**Task objective**.
Write out each line of the material exactly as given, and drop the images.

*** Opening of Data shown ***

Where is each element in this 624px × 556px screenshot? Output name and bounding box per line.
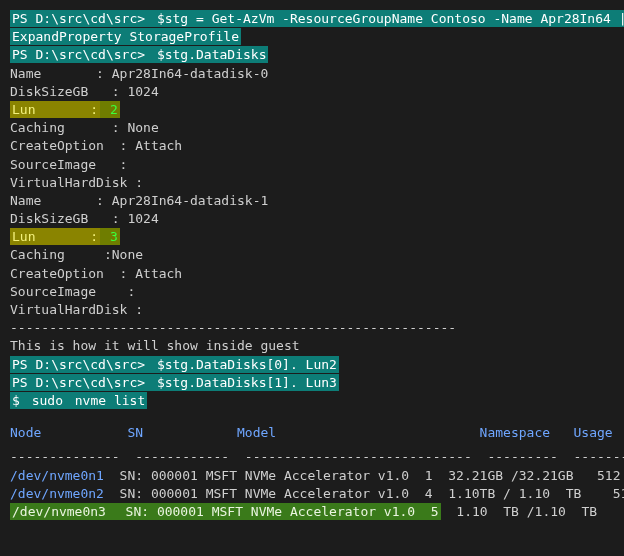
output-line: CreateOption : Attach [10, 265, 624, 283]
device-node: /dev/nvme0n1 [10, 468, 104, 483]
cmd-text: ExpandProperty StorageProfile [10, 28, 241, 45]
note-line: This is how it will show inside guest [10, 337, 624, 355]
lun-value: 3 [100, 228, 120, 245]
row-rest-highlight: SN: 000001 MSFT NVMe Accelerator v1.0 5 [108, 503, 441, 520]
shell-prompt: $ [10, 392, 30, 409]
ps-prompt: PS D:\src\cd\src> [10, 374, 147, 391]
row-rest: SN: 000001 MSFT NVMe Accelerator v1.0 1 … [104, 468, 624, 483]
cmd-text: $stg.DataDisks [147, 46, 268, 63]
output-line: SourceImage : [10, 156, 624, 174]
device-node: /dev/nvme0n3 [10, 503, 108, 520]
output-line: Caching : None [10, 119, 624, 137]
cmd-text: $stg.DataDisks[1]. Lun3 [147, 374, 339, 391]
output-line: DiskSizeGB : 1024 [10, 210, 624, 228]
output-line: Caching :None [10, 246, 624, 264]
row-rest: 1.10 TB /1.10 TB 512 B + 0 B v1.00000 [441, 504, 624, 519]
ps-prompt: PS D:\src\cd\src> [10, 356, 147, 373]
device-node: /dev/nvme0n2 [10, 486, 104, 501]
row-rest: SN: 000001 MSFT NVMe Accelerator v1.0 4 … [104, 486, 624, 501]
cmd-text: $stg = Get-AzVm -ResourceGroupName Conto… [147, 10, 624, 27]
ps-prompt: PS D:\src\cd\src> [10, 10, 147, 27]
output-line-lun: Lun : 2 [10, 101, 624, 119]
cmd-line[interactable]: PS D:\src\cd\src> $stg.DataDisks[0]. Lun… [10, 356, 624, 374]
sudo-keyword: sudo [30, 392, 73, 409]
output-line: Name : Apr28In64-datadisk-1 [10, 192, 624, 210]
cmd-line[interactable]: $ sudo nvme list [10, 392, 624, 410]
nvme-table: Node SN Model Namespace Usage Format FW … [10, 416, 624, 521]
output-line: VirtualHardDisk : [10, 174, 624, 192]
cmd-text: $stg.DataDisks[0]. Lun2 [147, 356, 339, 373]
ps-prompt: PS D:\src\cd\src> [10, 46, 147, 63]
table-row-highlighted: /dev/nvme0n3 SN: 000001 MSFT NVMe Accele… [10, 503, 624, 521]
table-header: Node SN Model Namespace Usage Format FW … [10, 424, 624, 442]
table-divider: -------------- ------------ ------------… [10, 448, 624, 466]
lun-label: Lun : [10, 101, 100, 118]
output-line: Name : Apr28In64-datadisk-0 [10, 65, 624, 83]
cmd-line[interactable]: PS D:\src\cd\src> $stg.DataDisks[1]. Lun… [10, 374, 624, 392]
divider-dashes: ----------------------------------------… [10, 319, 624, 337]
output-line: CreateOption : Attach [10, 137, 624, 155]
output-line: SourceImage : [10, 283, 624, 301]
cmd-line[interactable]: PS D:\src\cd\src> $stg.DataDisks [10, 46, 624, 64]
table-row: /dev/nvme0n1 SN: 000001 MSFT NVMe Accele… [10, 467, 624, 485]
table-row: /dev/nvme0n2 SN: 000001 MSFT NVMe Accele… [10, 485, 624, 503]
cmd-line[interactable]: ExpandProperty StorageProfile [10, 28, 624, 46]
lun-value: 2 [100, 101, 120, 118]
output-line: DiskSizeGB : 1024 [10, 83, 624, 101]
output-line-lun: Lun : 3 [10, 228, 624, 246]
output-line: VirtualHardDisk : [10, 301, 624, 319]
terminal-window: PS D:\src\cd\src> $stg = Get-AzVm -Resou… [0, 0, 624, 556]
cmd-text: nvme list [73, 392, 147, 409]
cmd-line[interactable]: PS D:\src\cd\src> $stg = Get-AzVm -Resou… [10, 10, 624, 28]
lun-label: Lun : [10, 228, 100, 245]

*** Close of Data shown ***

**Exercise response**.
Where is each element in this 624px × 556px screenshot? Output name and bounding box per line.
output-line: CreateOption : Attach [10, 265, 624, 283]
device-node: /dev/nvme0n1 [10, 468, 104, 483]
cmd-text: ExpandProperty StorageProfile [10, 28, 241, 45]
note-line: This is how it will show inside guest [10, 337, 624, 355]
lun-value: 3 [100, 228, 120, 245]
row-rest-highlight: SN: 000001 MSFT NVMe Accelerator v1.0 5 [108, 503, 441, 520]
shell-prompt: $ [10, 392, 30, 409]
ps-prompt: PS D:\src\cd\src> [10, 374, 147, 391]
row-rest: SN: 000001 MSFT NVMe Accelerator v1.0 1 … [104, 468, 624, 483]
cmd-text: $stg.DataDisks [147, 46, 268, 63]
output-line: SourceImage : [10, 156, 624, 174]
device-node: /dev/nvme0n3 [10, 503, 108, 520]
output-line: Caching : None [10, 119, 624, 137]
cmd-text: $stg.DataDisks[1]. Lun3 [147, 374, 339, 391]
output-line: DiskSizeGB : 1024 [10, 210, 624, 228]
output-line: Caching :None [10, 246, 624, 264]
row-rest: 1.10 TB /1.10 TB 512 B + 0 B v1.00000 [441, 504, 624, 519]
ps-prompt: PS D:\src\cd\src> [10, 356, 147, 373]
device-node: /dev/nvme0n2 [10, 486, 104, 501]
row-rest: SN: 000001 MSFT NVMe Accelerator v1.0 4 … [104, 486, 624, 501]
cmd-text: $stg = Get-AzVm -ResourceGroupName Conto… [147, 10, 624, 27]
ps-prompt: PS D:\src\cd\src> [10, 10, 147, 27]
output-line-lun: Lun : 2 [10, 101, 624, 119]
cmd-line[interactable]: PS D:\src\cd\src> $stg.DataDisks[0]. Lun… [10, 356, 624, 374]
sudo-keyword: sudo [30, 392, 73, 409]
output-line: Name : Apr28In64-datadisk-1 [10, 192, 624, 210]
cmd-line[interactable]: $ sudo nvme list [10, 392, 624, 410]
nvme-table: Node SN Model Namespace Usage Format FW … [10, 416, 624, 521]
output-line: VirtualHardDisk : [10, 174, 624, 192]
cmd-text: $stg.DataDisks[0]. Lun2 [147, 356, 339, 373]
ps-prompt: PS D:\src\cd\src> [10, 46, 147, 63]
table-row-highlighted: /dev/nvme0n3 SN: 000001 MSFT NVMe Accele… [10, 503, 624, 521]
table-header: Node SN Model Namespace Usage Format FW … [10, 424, 624, 442]
table-divider: -------------- ------------ ------------… [10, 448, 624, 466]
lun-label: Lun : [10, 101, 100, 118]
output-line: Name : Apr28In64-datadisk-0 [10, 65, 624, 83]
cmd-line[interactable]: PS D:\src\cd\src> $stg.DataDisks[1]. Lun… [10, 374, 624, 392]
divider-dashes: ----------------------------------------… [10, 319, 624, 337]
output-line: CreateOption : Attach [10, 137, 624, 155]
output-line: SourceImage : [10, 283, 624, 301]
cmd-line[interactable]: PS D:\src\cd\src> $stg.DataDisks [10, 46, 624, 64]
table-row: /dev/nvme0n1 SN: 000001 MSFT NVMe Accele… [10, 467, 624, 485]
table-row: /dev/nvme0n2 SN: 000001 MSFT NVMe Accele… [10, 485, 624, 503]
cmd-line[interactable]: ExpandProperty StorageProfile [10, 28, 624, 46]
lun-value: 2 [100, 101, 120, 118]
output-line: DiskSizeGB : 1024 [10, 83, 624, 101]
output-line-lun: Lun : 3 [10, 228, 624, 246]
output-line: VirtualHardDisk : [10, 301, 624, 319]
terminal-window: PS D:\src\cd\src> $stg = Get-AzVm -Resou… [0, 0, 624, 556]
cmd-text: nvme list [73, 392, 147, 409]
cmd-line[interactable]: PS D:\src\cd\src> $stg = Get-AzVm -Resou… [10, 10, 624, 28]
lun-label: Lun : [10, 228, 100, 245]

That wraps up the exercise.